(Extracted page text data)
============================================================

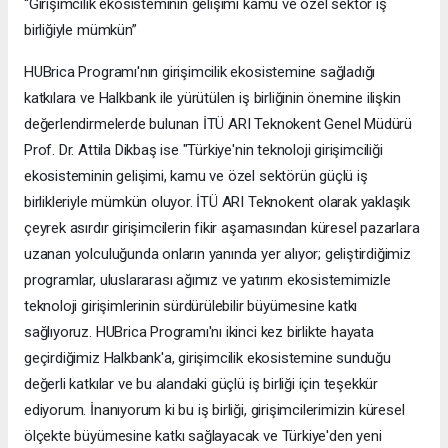
“Girişimcilik ekosisteminin gelişimi kamu ve özel sektör iş
birliğiyle mümkün”
HUBrica Programı'nın girişimcilik ekosistemine sağladığı
katkılara ve Halkbank ile yürütülen iş birliğinin önemine ilişkin
değerlendirmelerde bulunan İTÜ ARI Teknokent Genel Müdürü
Prof. Dr. Attila Dikbaş ise "Türkiye'nin teknoloji girişimciliği
ekosisteminin gelişimi, kamu ve özel sektörün güçlü iş
birlikleriyle mümkün oluyor. İTÜ ARI Teknokent olarak yaklaşık
çeyrek asırdır girişimcilerin fikir aşamasından küresel pazarlara
uzanan yolculuğunda onların yanında yer alıyor; geliştirdiğimiz
programlar, uluslararası ağımız ve yatırım ekosistemimizle
teknoloji girişimlerinin sürdürülebilir büyümesine katkı
sağlıyoruz. HUBrica Programı'nı ikinci kez birlikte hayata
geçirdiğimiz Halkbank'a, girişimcilik ekosistemine sunduğu
değerli katkılar ve bu alandaki güçlü iş birliği için teşekkür
ediyorum. İnanıyorum ki bu iş birliği, girişimcilerimizin küresel
ölçekte büyümesine katkı sağlayacak ve Türkiye'den yeni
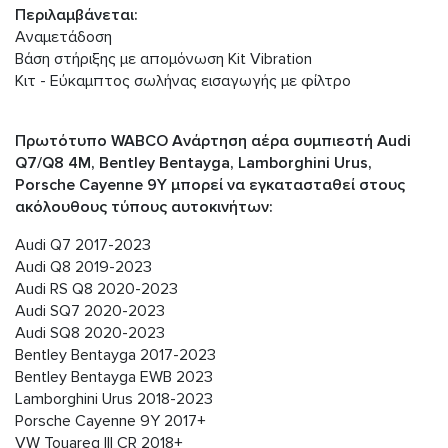
Περιλαμβάνεται:
Αναμετάδοση
Βάση στήριξης με απομόνωση Kit Vibration
Κιτ - Εύκαμπτος σωλήνας εισαγωγής με φίλτρο
Πρωτότυπο WABCO Ανάρτηση αέρα συμπιεστή Audi
Q7/Q8 4M, Bentley Bentayga, Lamborghini Urus,
Porsche Cayenne 9Y μπορεί να εγκατασταθεί στους
ακόλουθους τύπους αυτοκινήτων:
Audi Q7 2017-2023
Audi Q8 2019-2023
Audi RS Q8 2020-2023
Audi SQ7 2020-2023
Audi SQ8 2020-2023
Bentley Bentayga 2017-2023
Bentley Bentayga EWB 2023
Lamborghini Urus 2018-2023
Porsche Cayenne 9Y 2017+
VW Touareg III CR 2018+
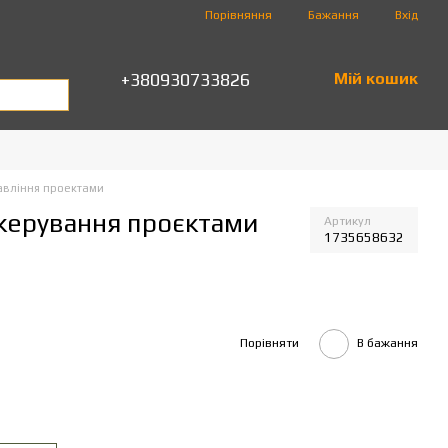
Порівняння
Бажання
Вхід
+380930733826
Мій кошик
авління проектами
з керування проєктами
Артикул
1735658632
Порівняти
В бажання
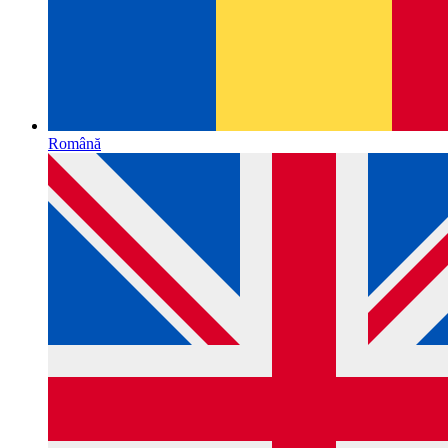
Română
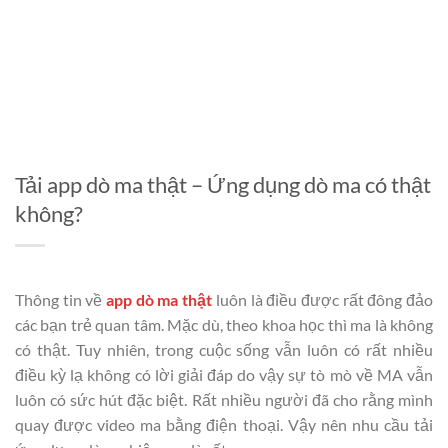
Tải app dò ma thật – Ứng dụng dò ma có thật
không?
Thông tin về
app dò ma thật
luôn là điều được rất đông đảo
các bạn trẻ quan tâm. Mặc dù, theo khoa học thì ma là không
có thật. Tuy nhiên, trong cuộc sống vẫn luôn có rất nhiều
điều kỳ lạ không có lời giải đáp do vậy sự tò mò về MA vẫn
luôn có sức hút đặc biệt. Rất nhiều người đã cho rằng mình
quay được video ma bằng điện thoại. Vậy nên nhu cầu tải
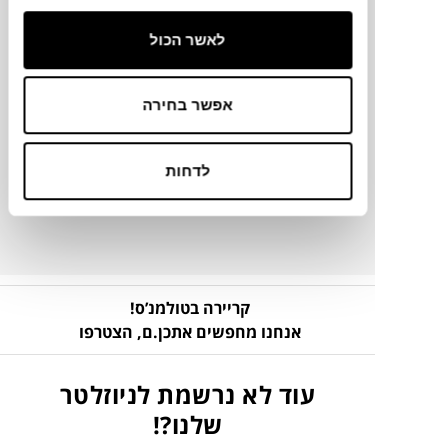
לאשר הכול
מידע על חומרים
אפשר בחירה
מק"ט
לדחות
פרטים נוספים
קריירה בטולמנ’ס!
אנחנו מחפשים אתכן.ם,
הצטרפו
עוד לא נרשמת לניוזלטר
שלנו?!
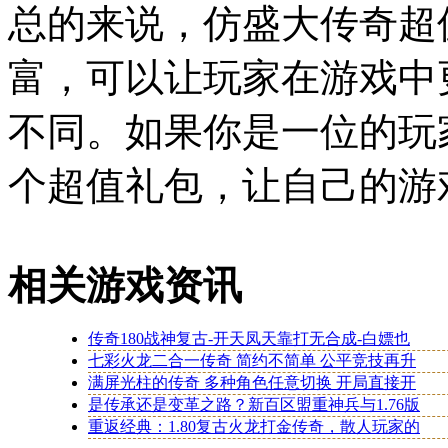
总的来说，仿盛大传奇超
富，可以让玩家在游戏中
不同。如果你是一位的玩
个超值礼包，让自己的游
相关游戏资讯
传奇180战神复古-开天凤天靠打无合成-白嫖也
七彩火龙二合一传奇 简约不简单 公平竞技再升
满屏光柱的传奇 多种角色任意切换 开局直接开
是传承还是变革之路？新百区盟重神兵与1.76版
重返经典：1.80复古火龙打金传奇，散人玩家的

============================================================

Beginning with the line that contains "Audi SQ7 2020-2023" and ending with the last line of the entries above, repeat each line exactly, but not the pictures.

Audi SQ7 2020-2023
Audi SQ8 2020-2023
Bentley Bentayga 2017-2023
Bentley Bentayga EWB 2023
Lamborghini Urus 2018-2023
Porsche Cayenne 9Y 2017+
VW Touareg III CR 2018+
Порівняння
Бажання
Вхід
+380930733826
Мій кошик
авління проектами
з керування проєктами
Артикул
1735658632
Порівняти
В бажання
Română
Tải app dò ma thật – Ứng dụng dò ma có thật
không?
Thông tin về
app dò ma thật
luôn là điều được rất đông đảo
các bạn trẻ quan tâm. Mặc dù, theo khoa học thì ma là không
có thật. Tuy nhiên, trong cuộc sống vẫn luôn có rất nhiều
điều kỳ lạ không có lời giải đáp do vậy sự tò mò về MA vẫn
luôn có sức hút đặc biệt. Rất nhiều người đã cho rằng mình
quay được video ma bằng điện thoại. Vậy nên nhu cầu tải
לאשר הכול
מידע על חומרים
אפשר בחירה
מק"ט
לדחות
פרטים נוספים
קריירה בטולמנ’ס!
אנחנו מחפשים אתכן.ם,
הצטרפו
עוד לא נרשמת לניוזלטר
שלנו?!
总的来说，仿盛大传奇超
富，可以让玩家在游戏中
不同。如果你是一位的玩
个超值礼包，让自己的游
相关游戏资讯
传奇180战神复古-开天凤天靠打无合成-白嫖也
七彩火龙二合一传奇 简约不简单 公平竞技再升
满屏光柱的传奇 多种角色任意切换 开局直接开
是传承还是变革之路？新百区盟重神兵与1.76版
重返经典：1.80复古火龙打金传奇，散人玩家的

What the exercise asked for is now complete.